Namsa Leuba’s Ya Kala Ben photographic series are part of Scotiabank CONTACT Photography Festival, 2014 primary exhibition, Material Self: Performing the Other Within, at MOCCA
Namsa Leuba. Photo: Chris Mettraux
Interview with photographer Namsa Leuba (N.L) by Emese Krunák-Hajagos (E.K-H)
E.K-H: The topic for this year’s Contact Festival is Identity, involving ancestry, history and society and how the individual’s sense of self is shaped by them. How do you fell about your mixed African-European background?
N.L: I think to be a mix of cultures is a great wealth. I am an African-European, born in Switzerland. My parents instilled in me both cultures and shared their history as well. When I began at ECAL University of Art and Design, I knew that I wanted to deepen my knowledge about my African heritage and I decided to focus my work on African culture.
Namsa Leuba, Statuette Zoo Foret Guinee, from the series Ya Kala Ben, 2011. Courtesy of the artist.
E.K-H: This project, called Ya Kala Ben, was shot in your mother’s home county of Guinea. How does the idea of origins and heritage influence your work?
N.L: For the last few years, my research has been focused on African identity through Western eyes. All I knew before the trip was that my mother is Muslim and that my father is Protestant. Having travelled to Guinea, other religious aspects of my mother’s country became very important to me. I discovered an animist side to the Guinean culture based on people’s respect for nature. I had been exposed to the supernatural part of Guinea ever since I was a child and I had visited ‘marabouts’ (a type of witch doctor).
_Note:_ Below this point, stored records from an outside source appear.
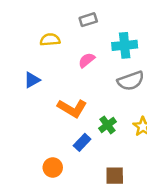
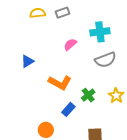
gray rectangle: (88, 20) -> (63, 13), moved
yellow semicircle: (50, 40) -> (38, 13), moved

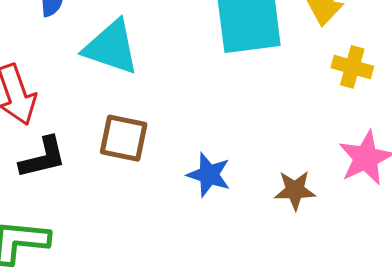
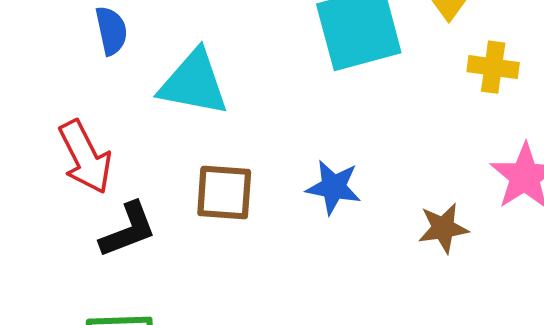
blue star: (209, 175) -> (334, 187), moved

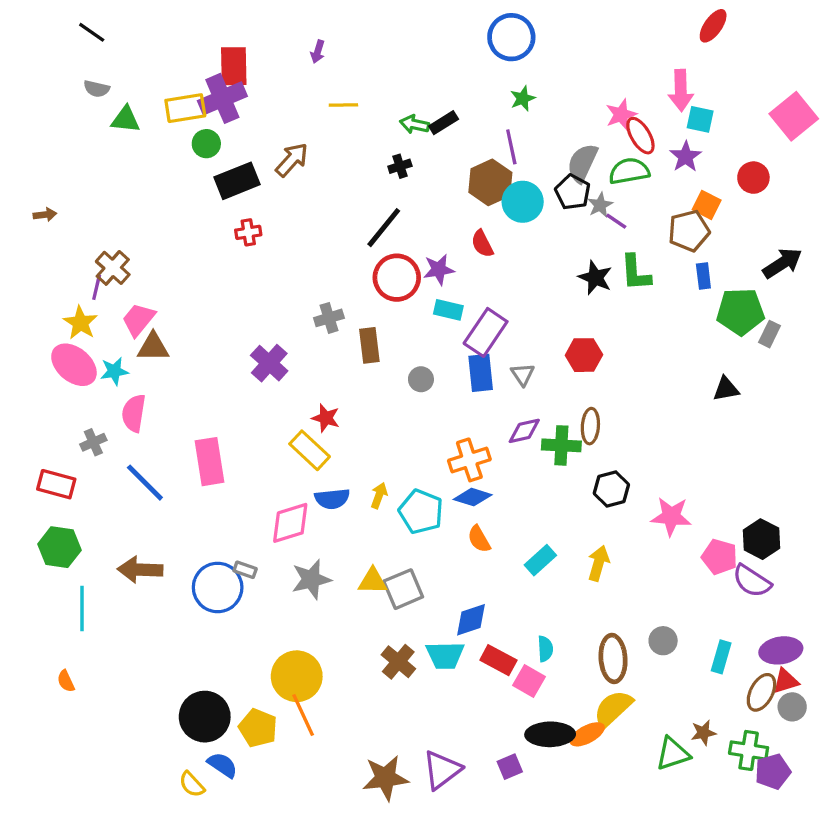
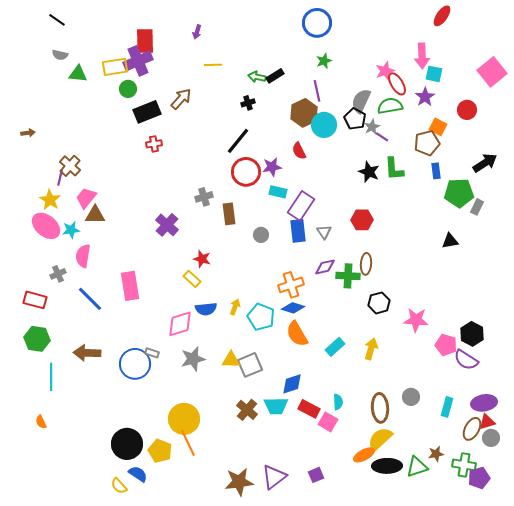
yellow rectangle: (310, 450) -> (192, 279), size x0.7
orange semicircle: (479, 539) -> (297, 334), size x1.5
black ellipse: (550, 734) -> (387, 466), moved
During this trip I took part in many ceremonies and rituals. It enabled me to be more aware of the existence and the intricacies of a parallel world to ours—the world of spirits.
The art of photography allows me to exteriorize my emotions and my past, telling my story through different shots, in some kind of syncretism.
Namsa Leuba, Statuette Kafigeledio Prince Guinee, from the series Ya Kala Ben, 2011. Courtesy of the artist.
E.K-H: Many of the objects you use in your images are considered sacred. How did your models feel about the customs, the postures and you photographing them?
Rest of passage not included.